Busy thinking about your posture?
It’s World Spine Day and this year the theme is ‘Straighten Up and Move’.
It’s no good just thinking about good posture – you’ve got to live it everyday; become posture-aware and develop the life habits that contribute to good posture and a healthy spine.
So here are our 10 Fundamentals for Spinal Health
1. Movement. The spine is made up of 33 vertebrae. Five are fused (in the sacrum), the other 28 are designed to move. So move it and use it – long periods sitting still, in the car, in the office, on the sofa, lead to chronic spinal weakness. A flexible spine is much less susceptible to injury, so get stretching – the yoga routine ‘Salute to the sun’ is excellent.
2. Regular exercise will help you to develop a healthier, stronger and more stable spine. It doesn’t have to be too strenuous – indeed just regular brisk walks can make a huge difference. Find an exercise you enjoy and build up gradually, start off sessions gently to allow muscles to warm up and do a few stretches to ease muscles out when you’re finished.
3. Increase abdominal strength. The abdominal muscles provide support for ⅔ of the lower part of the body and are important supporters of the low back and pelvis. Strong abdominals will improve spinal stability and reduce the risk of back injury, they also fatigue less during prolonged standing or sitting, helping to protect the back from strain.
4. Shed the pounds and keep them off. If you’re overweight, each pound loads extra stress upon the soft tissues of the spine, making them more susceptible to tears, strains and sprains in the short term and vulnerable to early degenerative changes, disc problems and changes to normal spinal curves over the years.
5. Stop smoking. Smoking reduces the bloods capacity to carry oxygen and so reduces supply of oxygen to all the body tissues. It contributes to arterial disease which can impair blood flow to many parts of the body including the spine. It also promotes tissue inflammation and impairs the healing process. Smoking – or not smoking – is probably the most important lifestyle choices we each make.
6. Eat well – all the body tissues need the correct nutrients to maintain health, development and repair. Cut right down on sugar-laden, fat-laden, high-carb, high calorie foods and eat more protein, vegetables, and other lower calorie, nutrient-dense foods. Keep yourself well hydrated – making half of your fluid intake plain water.
7. Sleep well. You spend ⅓ of your life sleeping, so get a good supportive mattress and quality pillows. Don’t sleep on your stomach, try and sleep on your back or side – these positions reduce stress on the spine. If sleeping on your side, assume a foetal position or the recovery position (a pillow supporting the knee of the upper leg, will help reduce rotation strain in the back). Generally two pillows if you’re sleeping on your side, one if you’re on your back – but experiment, and make sure your neck is supported. And ensure you get enough sleep – it’s essential for tissue growth and repair. Aim for 7 hours each and every night – there’s no such thing as catch-up sleep.

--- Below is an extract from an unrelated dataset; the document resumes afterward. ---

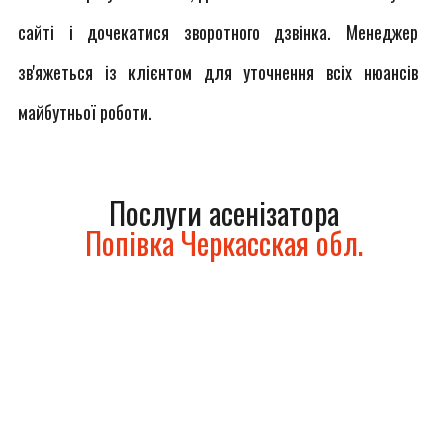
сайті і дочекатися зворотного дзвінка. Менеджер
зв'яжеться із клієнтом для уточнення всіх нюансів
майбутньої роботи.
Послуги асенізатора
Попівка Черкасская обл.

8. Use proper lifting techniques to protect your spine from injury. Make sure you’ve a good idea how heavy an object is before you lift it. Take particular care with large or awkwardly shaped loads. Plan your lift before you start, clearing obstacles out of the way if necessary. Face the load you’re going to lift, square on. Keep the back straight and bend the legs and hips when lifting – lift cautiously and at a sensible speed. Hold heavy objects close to your body. Don’t twist while lifting or carrying a heavy load – move your feet instead. Avoid lifting heavy objects higher than waist level and whenever possible try and push an object rather than pull. Ask for help if you’re unsure.
9. Balance what you’re carrying – Always try to carry items over 10 pounds in a balanced fashion, dispersing the weight as evenly as possible, right and left. Do not overload your luggage, backpack or handbag. Use both shoulder straps on your rucksack and ideally use a shoulder bag with a strap long enough to go over your head and sit on the opposite shoulder, strap diagonally across your body (or lighten the load!)
10. Seek professional help for back pain which persists for more than a few days, or if bouts are getting more frequent or more severe. Regular spinal check-ups are effective as a preventative measure, addressing patterns of tension and restriction before symptoms develop.
The list goes on….wear a good supportive bra (no, not if you’re a bloke!), avoid sustained static positions, invest in a good office chair, address your workstation ergonomics, don’t clamp your phone between your ear and shoulder, take regular breaks, avoid prolonged repetitive movements, wear proper shoes, avoid excessive high-impact activities, learn to relax, and above all LISTEN TO YOUR BACK…. if you are involved in an activity that causes or increases back pain, think about what you can change to alleviate the pain. Your body will usually tell you what it needs if you take time to listen to it.